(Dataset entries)
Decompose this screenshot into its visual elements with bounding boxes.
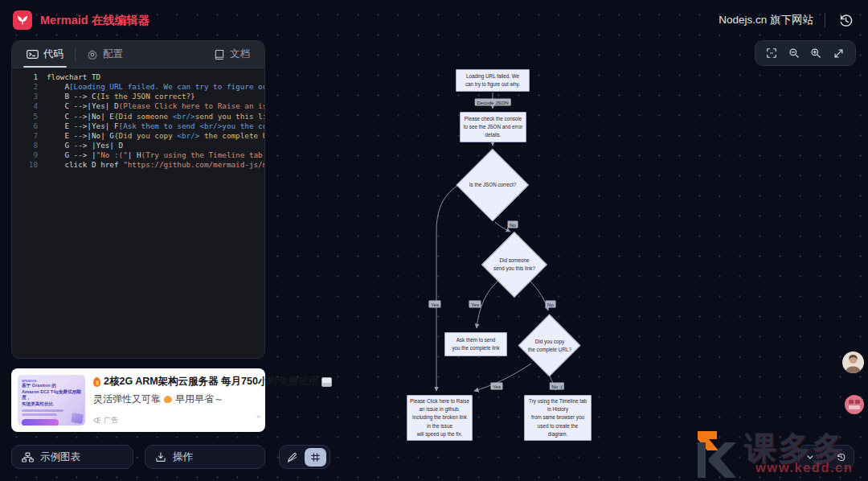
actions-label: 操作 bbox=[173, 450, 193, 464]
chevron-down-icon bbox=[805, 452, 815, 462]
edit-mode-button[interactable] bbox=[280, 446, 305, 468]
history-small-icon bbox=[836, 452, 846, 462]
brand-mark-icon bbox=[845, 395, 864, 414]
ad-image-line1: 基于 Graviton 的 bbox=[22, 383, 81, 389]
ad-tag: 广告 bbox=[93, 415, 259, 426]
ad-image-line2: Amazon EC2 T4g免费试用额度， bbox=[22, 389, 81, 401]
zoom-out-icon bbox=[788, 47, 800, 59]
pencil-icon bbox=[287, 452, 297, 462]
expand-icon bbox=[833, 47, 845, 60]
collapse-panel-button[interactable] bbox=[798, 445, 822, 469]
ad-tag-label: 广告 bbox=[104, 415, 118, 426]
flow-node-D[interactable]: Please Click here to Raisean issue in gi… bbox=[407, 395, 473, 441]
flowchart-icon bbox=[22, 452, 34, 462]
edge-label-yes-g-d: Yes bbox=[490, 383, 502, 390]
ad-collapse-chevron[interactable]: » bbox=[256, 413, 260, 421]
megaphone-icon bbox=[93, 417, 101, 424]
qr-avatar[interactable] bbox=[845, 395, 864, 414]
fullscreen-button[interactable] bbox=[764, 46, 779, 60]
ad-image: amazon 基于 Graviton 的 Amazon EC2 T4g免费试用额… bbox=[18, 375, 85, 426]
edge-label-yes-e-f: Yes bbox=[469, 301, 481, 308]
flow-node-H: Try using the Timeline tabin Historyfrom… bbox=[524, 395, 592, 441]
download-icon bbox=[155, 451, 166, 462]
flow-node-A: Loading URL failed. Wecan try to figure … bbox=[456, 69, 530, 92]
ad-image-decoration bbox=[71, 413, 84, 424]
contact-avatar[interactable] bbox=[842, 352, 864, 373]
actions-button[interactable]: 操作 bbox=[145, 445, 265, 469]
ad-badge-icon bbox=[321, 377, 332, 387]
grid-mode-button[interactable] bbox=[305, 448, 326, 467]
zoom-out-button[interactable] bbox=[787, 46, 801, 60]
expand-button[interactable] bbox=[831, 46, 846, 61]
examples-button[interactable]: 示例图表 bbox=[11, 445, 133, 469]
ad-subtitle: 灵活弹性又可靠 早用早省～ bbox=[93, 393, 259, 406]
ad-title-text: 2核2G ARM架构云服务器 每月750小时免费试用 bbox=[104, 375, 318, 388]
diagram-toolbar bbox=[755, 40, 856, 66]
examples-label: 示例图表 bbox=[40, 450, 80, 464]
ad-image-line3: 实现更高性价比 bbox=[22, 401, 81, 408]
ad-title: 2核2G ARM架构云服务器 每月750小时免费试用 bbox=[93, 375, 259, 388]
ad-body: 2核2G ARM架构云服务器 每月750小时免费试用 灵活弹性又可靠 早用早省～… bbox=[85, 375, 259, 426]
ad-card[interactable]: amazon 基于 Graviton 的 Amazon EC2 T4g免费试用额… bbox=[11, 368, 265, 432]
fullscreen-icon bbox=[766, 47, 777, 59]
edge-label-no-c-e: No bbox=[508, 221, 518, 228]
edge-label-no-g-h: No :( bbox=[550, 383, 564, 390]
ad-image-button bbox=[22, 419, 59, 426]
grid-icon bbox=[310, 452, 321, 462]
flow-node-F: Ask them to sendyou the complete link bbox=[444, 332, 507, 356]
person-photo-icon bbox=[842, 352, 864, 373]
edge-label-decode-json: Decode JSON bbox=[475, 99, 511, 106]
zoom-in-icon bbox=[810, 47, 821, 59]
edge-label-yes-c-d: Yes bbox=[428, 301, 440, 308]
flow-node-C: Is the JSON correct? bbox=[457, 149, 529, 221]
ad-image-bullet bbox=[22, 413, 57, 416]
flow-node-E: Did someonesend you this link? bbox=[481, 232, 547, 298]
fire-emoji-icon bbox=[93, 377, 100, 387]
muscle-emoji-icon bbox=[164, 396, 172, 403]
zoom-in-button[interactable] bbox=[809, 46, 823, 60]
ad-subtitle-pre: 灵活弹性又可靠 bbox=[93, 393, 161, 406]
flow-node-B: Please check the consoleto see the JSON … bbox=[460, 112, 526, 142]
app: { "header": { "title": "Mermaid 在线编辑器", … bbox=[0, 0, 868, 481]
ad-subtitle-post: 早用早省～ bbox=[175, 393, 223, 406]
mode-toggle bbox=[279, 445, 330, 469]
flow-node-G: Did you copythe complete URL? bbox=[518, 314, 581, 377]
edge-label-no-e-g: No bbox=[546, 301, 556, 308]
reset-view-button[interactable] bbox=[827, 445, 854, 469]
ad-image-bullet bbox=[22, 409, 63, 412]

- _Aim of the task_: Each line of the data that holds "灵活弹性又可靠" should be reported.

- _Answer space_:
ad-subtitle: 灵活弹性又可靠 早用早省～ bbox=[93, 393, 259, 406]
ad-body: 2核2G ARM架构云服务器 每月750小时免费试用 灵活弹性又可靠 早用早省～… bbox=[85, 375, 259, 426]
ad-subtitle-pre: 灵活弹性又可靠 bbox=[93, 393, 161, 406]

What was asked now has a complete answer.